Pothole: Photo by tejvanphotos (Creative Commons licence)
Cycling charity joins call for Chancellor to focus on maintaining existing roads rather than building new ones in his forthcoming Spending Review.

CTC, the national cycling charity has joined other transport groups in calling on the Chancellor George Osborne to spend on maintaining existing roads rather than on expensive and damaging new roads schemes.

In a joint letter, CTC, Living Streets, Campaign to Protect Rural England, Sustrans and Campaign for Better Transport are urging the Chancellor to tackle the growing £10.5 billion deficit in road and footway maintenance by creating a Road Repair and Renewal Fund.  Similar calls have been made by the RAC and by business groups including the CBI, Federation of Small Businesses and the British Chambers of Commerce.

If councils can be encouraged to look at introducing new cycle facilities whenever a road is being resurfaced, that would be a really cost-effective way of helping more people to discover cycling’s benefits – for their health, their quality of life and their wallets.

Gordon Seabright, CTC Chief Executive

However cyclists are disproportionately affected by poor road maintenance. As CTC’s Chief Executive Gordon Seabright explained:

“While drivers are rightly concerned at the damage that potholes can cause, cyclists view them as a really serious injury risk. In a typical year, at least 12% of compensation claims pursued by CTC on our members’ behalf are typically due to road maintenance defects.

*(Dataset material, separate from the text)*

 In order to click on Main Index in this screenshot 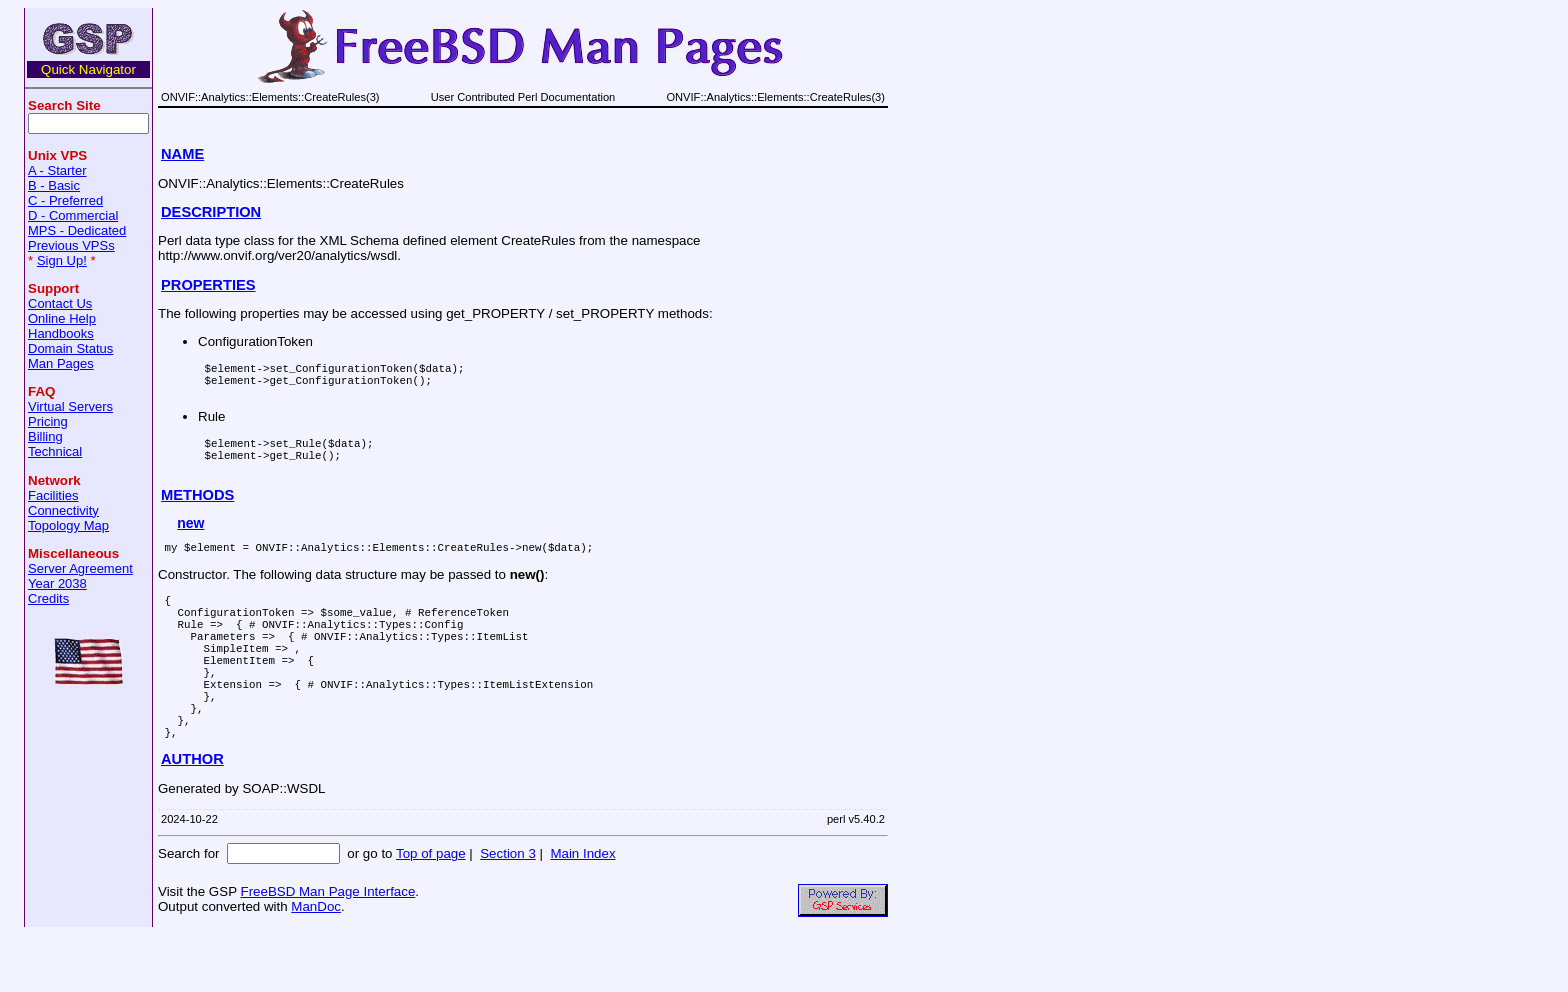, I will do `click(582, 910)`.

To address the problem, CTC set up its Fill That Hole website which enables cyclists and others to report potholes and other maintenance defects straight to the right contact in the relevant highway authority, simply by clicking the location on an online map and describing the fault.

However CTC also believes councils need sufficient funding to get on top of the road maintenance backlog.  Rather than a "worst first" policy of patching up potholes once they have already become dangerous or, worse still, paying out for injury damage claims due to potholes they had failed to fix, they need the resources that would allow them to plan full repairs to road surfaces on a preventative basis.

In this respect, CTC believes that a Road Repair and Renewal Fund could help improve cycling conditions in other ways too.  Gordon Seabright explained:

“If councils can be encouraged to look at introducing new cycle facilities whenever a road is being resurfaced, that would be a really cost-effective way of helping more people to discover cycling’s benefits – for their health, their quality of life and their wallets.”